Among the first witnesses was Comptroller General Lindsay Warren. He said: the loan to Texmass was "probably illegal [and] . . . without the authority of law." He based his opinion on subcommittee evidence showing that: 1) RFC examiners had turned down the loan as "not justified" because the company lacked the ability to pay it back in ten years, and 2) RFC's own review committee had bluntly reported that the loan would be "largely a bail-out of investors and certain creditors." Furthermore, out of RFC's five directors, the loan had been approved by a mere two-to-one vote (a fourth director was absent, while RFChairman Harley Hise abstained from voting because a distant cousin is married to a Texmass official).
Gushing Out. What is Texmass and why did it want RFC money? The subcommittee learned that in 1945 a group headed by Dallas Oil Promoter Homer W. Snowden persuaded 350 wealthy Bostonians to invest more than $8,000,000 in separate oil projects, managed by Snowden and his associates. Later they formed the Texmass Petroleum Co. to take over the oil & gas properties in Texas. In the spring of 1947 Texmass borrowed $4,000,000 from Massachusetts Mutual Life Insurance Co. and $3,500,000 from John Hancock Mutual Life Insurance Co. Later, the 350 Bostonians put up another $1,000,000 to protect their original investments.
Though a little oil dribbled in from scattered leases, the company's cash gushed out much faster. By last August, according to subcommittee records, Texmass had on hand properties valued at only $3,890,000. (RFC disagreed; it said they were worth $44.5 million.)

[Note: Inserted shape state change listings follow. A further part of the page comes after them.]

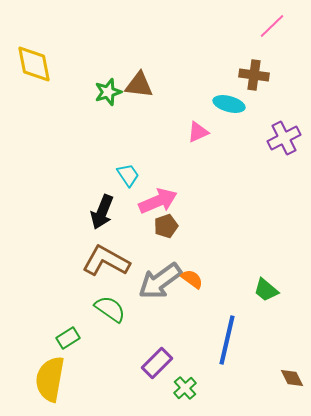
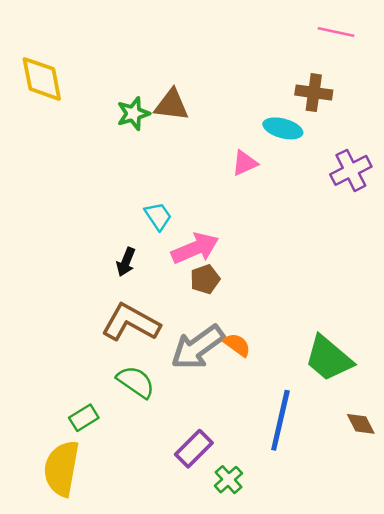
pink line: (272, 26) -> (336, 32), turned 56
black arrow: (102, 212) -> (126, 262), size x0.7
green trapezoid: (266, 290) -> (329, 358), size x1.6
brown diamond: (292, 378) -> (361, 424), moved

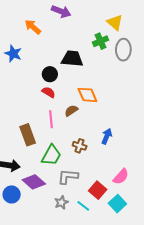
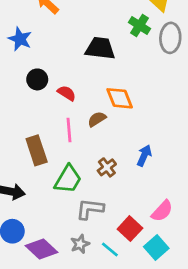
green cross: (101, 41) -> (139, 26), turned -35
black circle: (50, 74) -> (37, 79), moved
brown cross: (80, 146) -> (107, 167), turned 32
purple diamond: (34, 182) -> (42, 249), moved

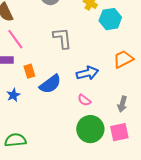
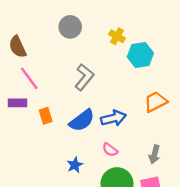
gray L-shape: (62, 38) -> (84, 77), turned 45
blue semicircle: (50, 84) -> (82, 120), moved
blue star: (13, 95) -> (75, 165), moved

To get its collateral all in one package for the RFC loan, Texmass had to get it from the investors by exchanging stock, a transaction that required it to file a prospectus with SEC. Texmass admitted in the prospectus that its securities "have no present value and that any future value thereof is very remote and is dependent upon future development of substantial oil and gas reserves which cannot be counted upon." Its SEC prospectus also admitted that earnings would be "insufficient" to repay the RFC loan in ten years.